37 Further, his Honour commented that, according to the Full Bench in WorkCover Authority v Seccombe, s31M(2) protects the maker of a statement from self-incrimination but is not concerned with the admission of a statement into evidence against another person. The admissibility of the statement against a corporate defendant will be determined according to the ordinary rules of evidence. His Honour summarised the position of the Full Bench as follows (at 13 - 14):
As I read the decision of the Full Bench in Seccombe the critical portion for present purposes is that contained within the last paragraph on p369 which I have extracted above. This emphasises the fact that the trial judge was dealing with charges against both a corporate defendant and a natural person defendant which were being heard jointly. Presumably evidence in the one was to be evidence in the other. On this basis as the statements made by the director could not be admitted into evidence against him they could not otherwise be admitted as evidence against the corporate defendant because of the manner in which the evidentiary matrix had been established by the nature of the proceedings. In addition, of course, the Full Bench determined that it was within the discretion of the trial judge to exclude the statements made against both defendants pursuant to s90 of the Evidence Act . This could only have been because of the failure of the inspector to properly forewarn the person from whom the statement was taken about the proper effect of the relevant provisions of Div 4.

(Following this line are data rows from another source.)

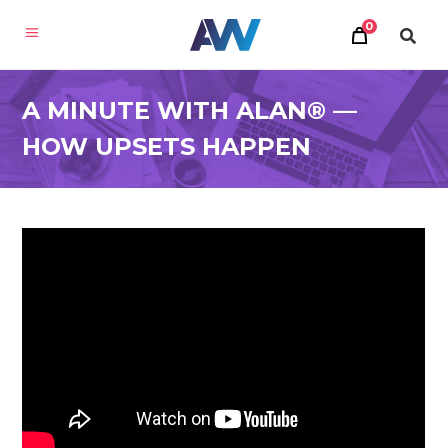
0
A MINUTE WITH ALAN® —
HOW UPSETS HAPPEN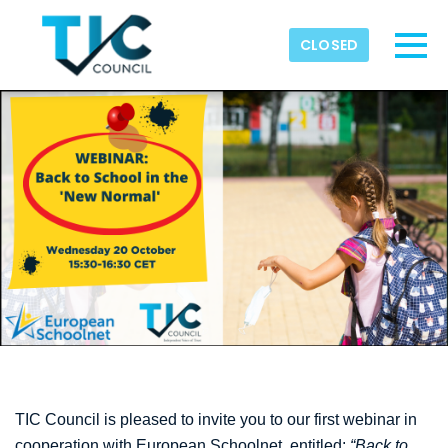
Skip to main content
Detected timezone
CLOSED
Toggl
TIC-Council
OK
TIC Council is pleased to invite you to our first webinar in
cooperation with European Schoolnet, entitled:
“Back to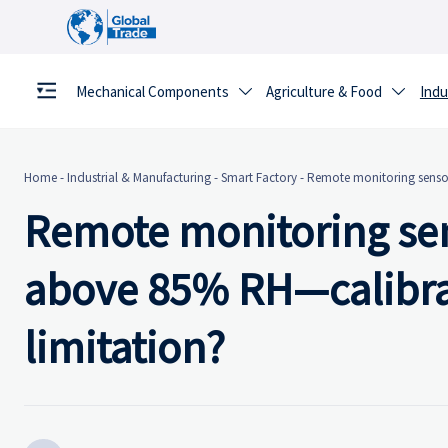
Mechanical Components
Agriculture & Food
Indu


Home
-
Industrial & Manufacturing
-
Smart Factory
-
Remote monitoring sensor
Remote monitoring sen
above 85% RH—calibrati
limitation?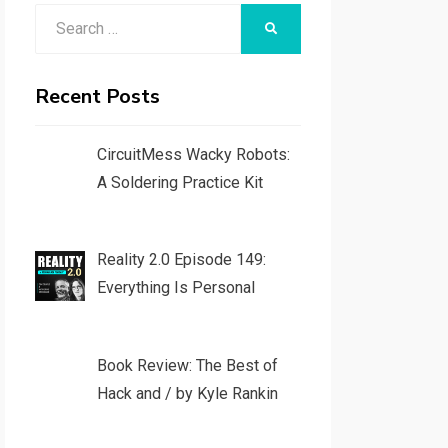
Search
SEARCH
for:
Recent Posts
CircuitMess Wacky Robots:
A Soldering Practice Kit
Reality 2.0 Episode 149:
Everything Is Personal
Book Review: The Best of
Hack and / by Kyle Rankin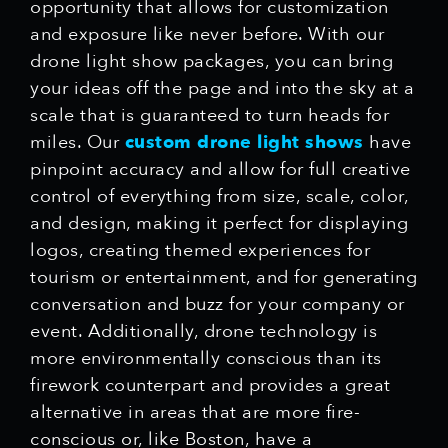
opportunity that allows for customization
and exposure like never before. With our
drone light show packages, you can bring
your ideas off the page and into the sky at a
scale that is guaranteed to turn heads for
miles. Our
custom drone light shows
have
pinpoint accuracy and allow for full creative
control of everything from size, scale, color,
and design, making it perfect for displaying
logos, creating themed experiences for
tourism or entertainment, and for generating
conversation and buzz for your company or
event. Additionally, drone technology is
more environmentally conscious than its
firework counterpart and provides a great
alternative in areas that are more fire-
conscious or, like Boston, have a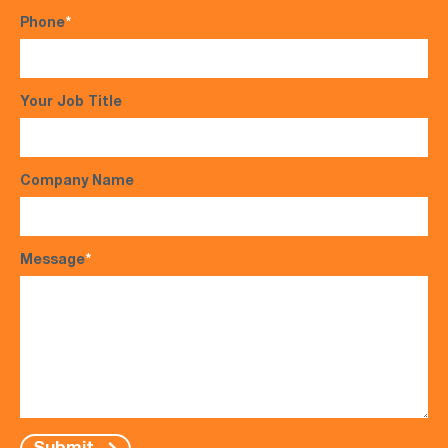
Phone
*
Your Job Title
Company Name
Message
*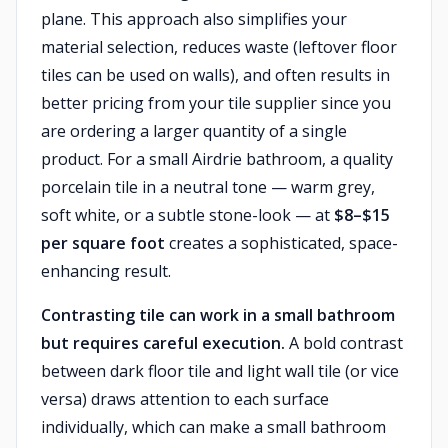
plane. This approach also simplifies your
material selection, reduces waste (leftover floor
tiles can be used on walls), and often results in
better pricing from your tile supplier since you
are ordering a larger quantity of a single
product. For a small Airdrie bathroom, a quality
porcelain tile in a neutral tone — warm grey,
soft white, or a subtle stone-look — at
$8–$15
per square foot
creates a sophisticated, space-
enhancing result.
Contrasting tile can work in a small bathroom
but requires careful execution.
A bold contrast
between dark floor tile and light wall tile (or vice
versa) draws attention to each surface
individually, which can make a small bathroom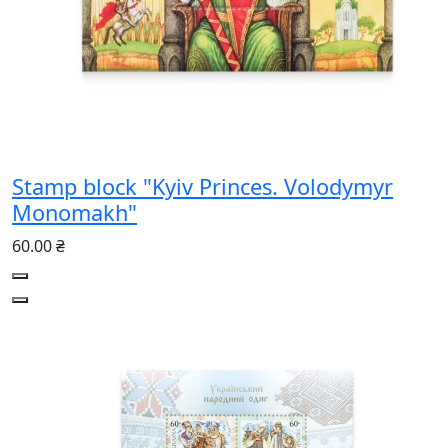
Stamp block "Kyiv Princes. Volodymyr
Monomakh"
60.00 ₴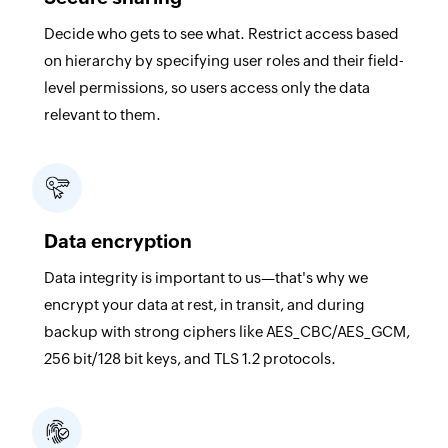
Decide who gets to see what. Restrict access based
on hierarchy by specifying user roles and their field-
level permissions, so users access only the data
relevant to them.
Data encryption
Data integrity is important to us—that's why we
encrypt your data at rest, in transit, and during
backup with strong ciphers like AES_CBC/AES_GCM,
256 bit/128 bit keys, and TLS 1.2 protocols.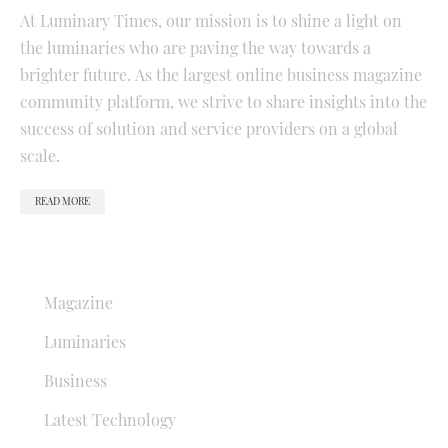
At Luminary Times, our mission is to shine a light on
the luminaries who are paving the way towards a
brighter future. As the largest online business magazine
community platform, we strive to share insights into the
success of solution and service providers on a global
scale.
READ MORE
QUICK LINKS
Magazine
Luminaries
Business
Latest Technology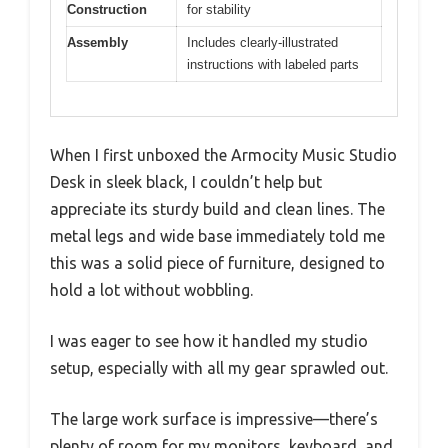
Construction
for stability
Assembly
Includes clearly-illustrated
instructions with labeled parts
When I first unboxed the Armocity Music Studio
Desk in sleek black, I couldn’t help but
appreciate its sturdy build and clean lines. The
metal legs and wide base immediately told me
this was a solid piece of furniture, designed to
hold a lot without wobbling.
I was eager to see how it handled my studio
setup, especially with all my gear sprawled out.
The large work surface is impressive—there’s
plenty of room for my monitors, keyboard, and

38 His Honour expressed the view that in a joint trial a statement will not be admissible against either defendant if the individual defendant can claim privilege against self-incrimination. This view appears to be based upon the presumption that "evidence in the one (matter) was to be evidence in the other (matter)." Since WorkCover Authority v Filrose involved the prosecution of one corporate defendant, his Honour concluded that nothing in the decision of the Full Bench in WorkCover Authority v Seccombe precluded the admission of the statement in that case.